Hollywood, California, 2000 This oversize Marilyn is very near Graumann’s Chinese Theater.
Some see Marilyn Monroe as a modern-day Aphrodite or Venus—a goddess of love, sexuality, and powerful womanhood. She was often called a sex goddess or a symbol of sex. Asked about this, she said, “”If I have to be a symbol of sex, I’d rather it be sex than some of the other things we have symbols for.” Call her a goddess or an icon, a legend, role model, or cultural obsession, a kindred spirit or friend B whatever name we call her by, Marilyn Monroe lives on.
Old Town, Quito Equador, 1997. These vendors had no Marilyn posters on display when I stopped by. I showed them one of my Marilyn cards and mimed a question andt he mother, a tiny woman, went behind a blanket and brought out this Bus Stop poster. Those are her fingers at the top of the poster.

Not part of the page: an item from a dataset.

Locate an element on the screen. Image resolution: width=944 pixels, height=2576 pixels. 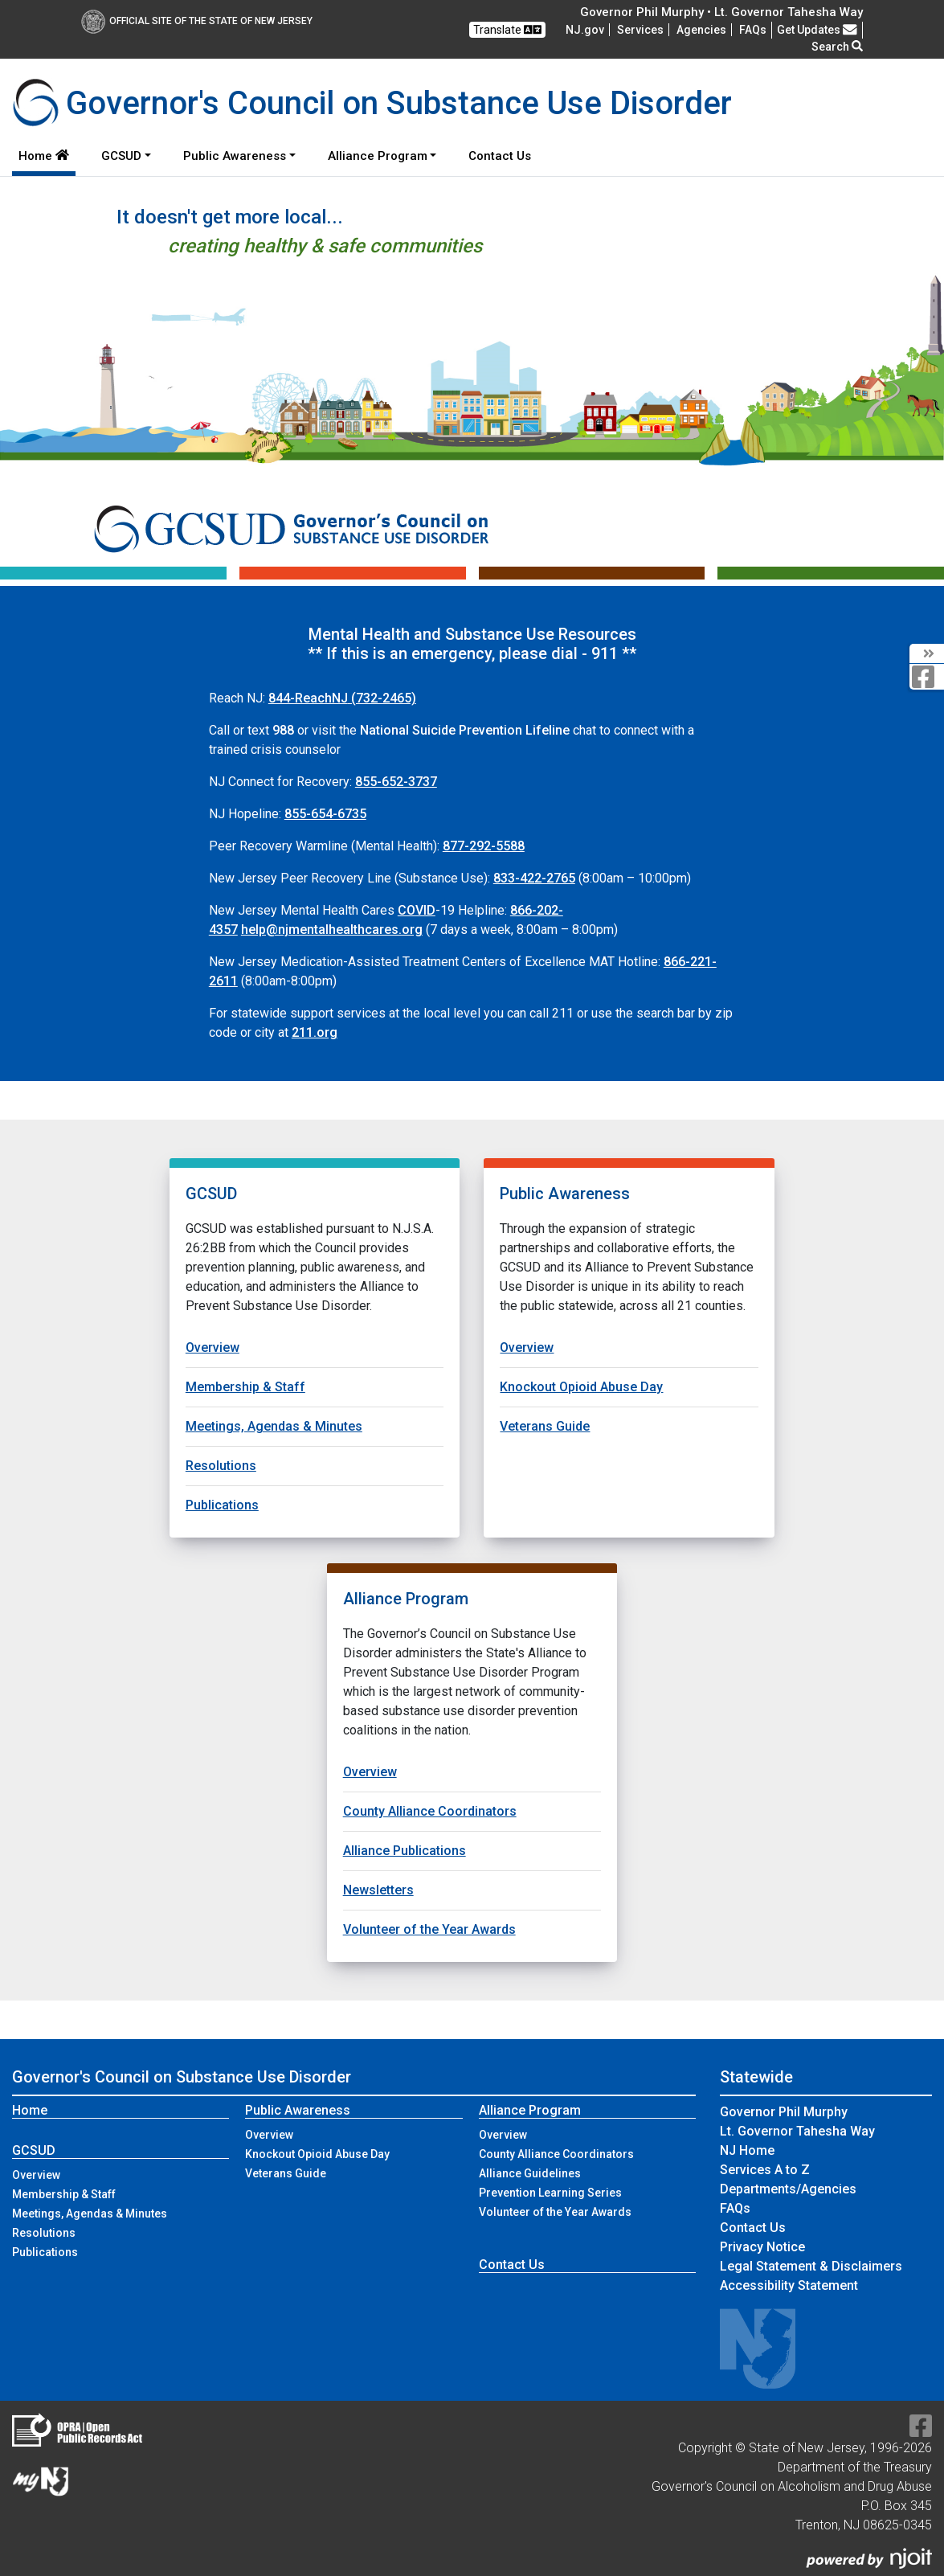 COVID is located at coordinates (416, 910).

My goal for 2012 is to see the publication of Forever Marilyn:The Enduring Legacy of Marilyn Monroe. This distillation of my twenty-year odyssey photographing Marilyn throughout the world will include critical essays. I do not currently have a publisher.

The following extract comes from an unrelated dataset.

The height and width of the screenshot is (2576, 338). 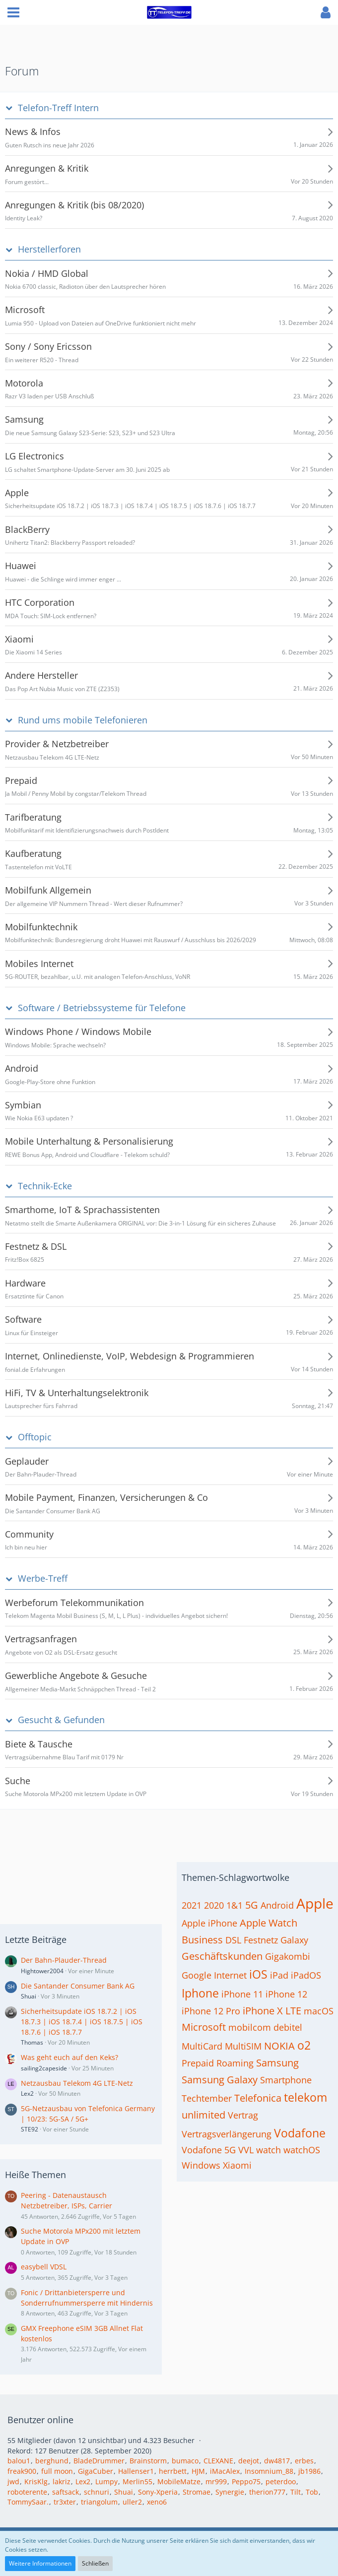 I want to click on unlimited, so click(x=203, y=2115).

Chelsea gallery, NYC, 2007. This was a Chelsea gallery that was soon to open, one of many new featuring artists from China.
Jimmy James, singer/performer, Helen’s Cabaret, NYC. 2005. James at the mic, and onscreen as Marilyn. James performed annual tributes to Marilyn for 13 years and then stopped when he turned 36, the age Marilyn was when she died.
Dixie Evans, “the Marilyn Monroe of burlesque,” Exotic World, Helendale, California, 2000. Evans holds the original sequined dress Marilyn wore onscreen in her duet with Jane Russell. Getting here was a long, dusty drive across Rte 66 into the Mojave Desert and down a suspect-looking dirt road to a former goat ranch that has been turned into a famous center for burlesque. Dixie knew Marilyn and Marilyn liked her act. They are distantly related.
Blue Marilyn,” made from newsreel footage shot from my tv, 1992. This is the shot that started the whole project off. It was selected as the cover of an anthology of poetry, Marilyn Monroe by Lyn Lifshin. Every poem is written in Marilyn’s voice. I completed an awardwinning feature film on Lifshin in 1989, Lyn Lifshin: Not Made of Glass. Sometimes called “the female Bukowski,” Lifshin was my first in-depth look at a leading contemporary woman. Through my Combinations Press I published a companion to the film, an anthology of Lifshin’s poetry.
The shimmering sheath of flesh-colored gauze Marilyn wore was so tight that her assistant, Lena Pepitone, had to stitch it up the back when it came apart as she started up on stage. Christie’s auctioned it in 1999, displaying it on a constantly rotating circular platform beneath spotlights. People stood in awe. More than one said, “The dress looks like it’s breathing.” Marilyn was fond of buying the same dress in different colors. So I decided to do this Happy Birthday Mr. President” dress in different colors. Each has a different name. Less than three months after her MSG appearance, both JFK and RFK cut off relations with Marilyn, and she would be dead. Although suicide was reported, that conclusion has been widely questioned. Some have drawn similarities between her death and that of Michael Jackson.
New Deal, Schwabb’s, Memphis, Tennessee, 1997. Ironic as it may seem, although Monroe has gone down in history as a sex goddess and as a symbol of sex, most of the photographs found throughout the world give as much attention to her smile and face as to her other attributes. As film scholar/historian Gene Brown has remarked, “There was only one image Garbo presented to camera. Marilyn created multitudes.” Oh, about that “sex” identity, Marilyn said, “I guess if I’m going to be a symbol of anything, I’d rather it be sex than something else.”